The records:
=== Begin Enclosure ===

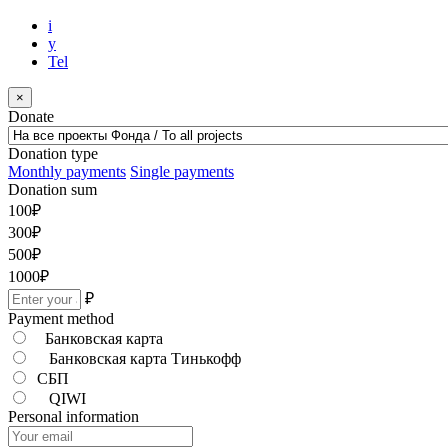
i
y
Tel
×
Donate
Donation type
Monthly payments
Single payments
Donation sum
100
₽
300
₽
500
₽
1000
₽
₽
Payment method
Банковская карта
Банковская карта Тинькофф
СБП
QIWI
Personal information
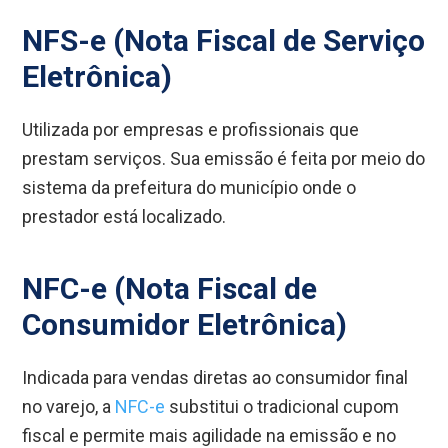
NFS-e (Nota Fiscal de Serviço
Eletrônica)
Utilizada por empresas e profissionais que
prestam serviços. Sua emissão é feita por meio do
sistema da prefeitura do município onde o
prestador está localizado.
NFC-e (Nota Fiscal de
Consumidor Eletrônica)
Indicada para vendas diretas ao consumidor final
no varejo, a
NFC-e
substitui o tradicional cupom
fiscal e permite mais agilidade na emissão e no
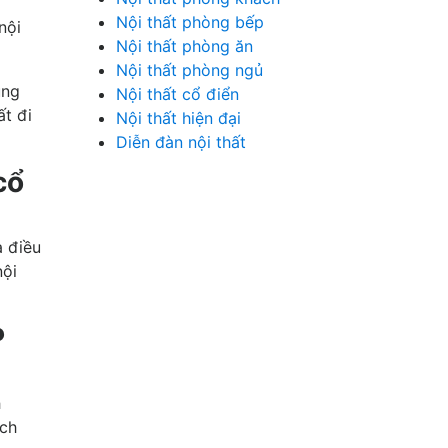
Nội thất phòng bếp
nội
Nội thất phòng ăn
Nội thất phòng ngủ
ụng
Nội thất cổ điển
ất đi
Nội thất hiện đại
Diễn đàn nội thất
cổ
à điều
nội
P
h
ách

=== End Enclosure ===
=== Begin Enclosure ===

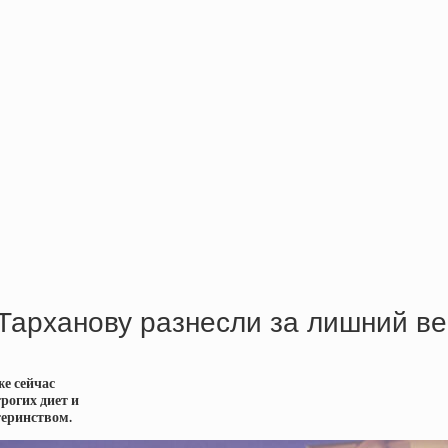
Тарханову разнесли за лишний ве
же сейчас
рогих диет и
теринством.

=== End Enclosure ===
=== Begin Enclosure ===

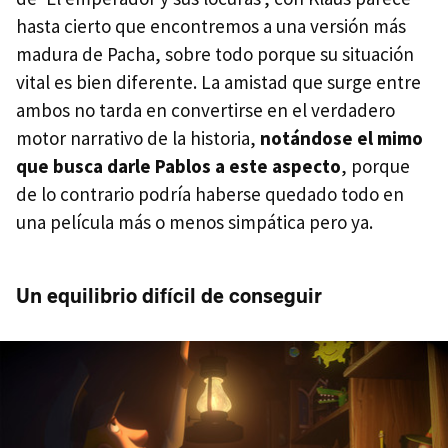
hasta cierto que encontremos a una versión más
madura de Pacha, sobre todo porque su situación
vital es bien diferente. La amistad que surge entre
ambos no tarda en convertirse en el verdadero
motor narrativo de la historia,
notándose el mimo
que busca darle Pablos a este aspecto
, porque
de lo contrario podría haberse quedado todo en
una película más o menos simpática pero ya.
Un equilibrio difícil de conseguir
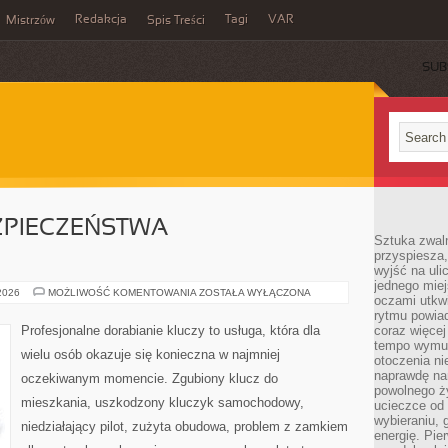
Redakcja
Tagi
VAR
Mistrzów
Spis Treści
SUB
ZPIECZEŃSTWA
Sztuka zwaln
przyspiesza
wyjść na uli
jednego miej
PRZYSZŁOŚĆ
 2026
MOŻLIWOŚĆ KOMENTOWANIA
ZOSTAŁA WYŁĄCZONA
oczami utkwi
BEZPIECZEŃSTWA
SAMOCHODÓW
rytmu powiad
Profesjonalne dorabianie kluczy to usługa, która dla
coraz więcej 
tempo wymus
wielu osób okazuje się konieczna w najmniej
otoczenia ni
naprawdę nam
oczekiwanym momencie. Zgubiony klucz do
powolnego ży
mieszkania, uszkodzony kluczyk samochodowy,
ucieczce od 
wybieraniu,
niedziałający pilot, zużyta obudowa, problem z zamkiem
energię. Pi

=== End Enclosure ===

What this task involves:
Return each line of the records above in which the word "todo" occurs.

Worked solution:
madura de Pacha, sobre todo porque su situación
de lo contrario podría haberse quedado todo en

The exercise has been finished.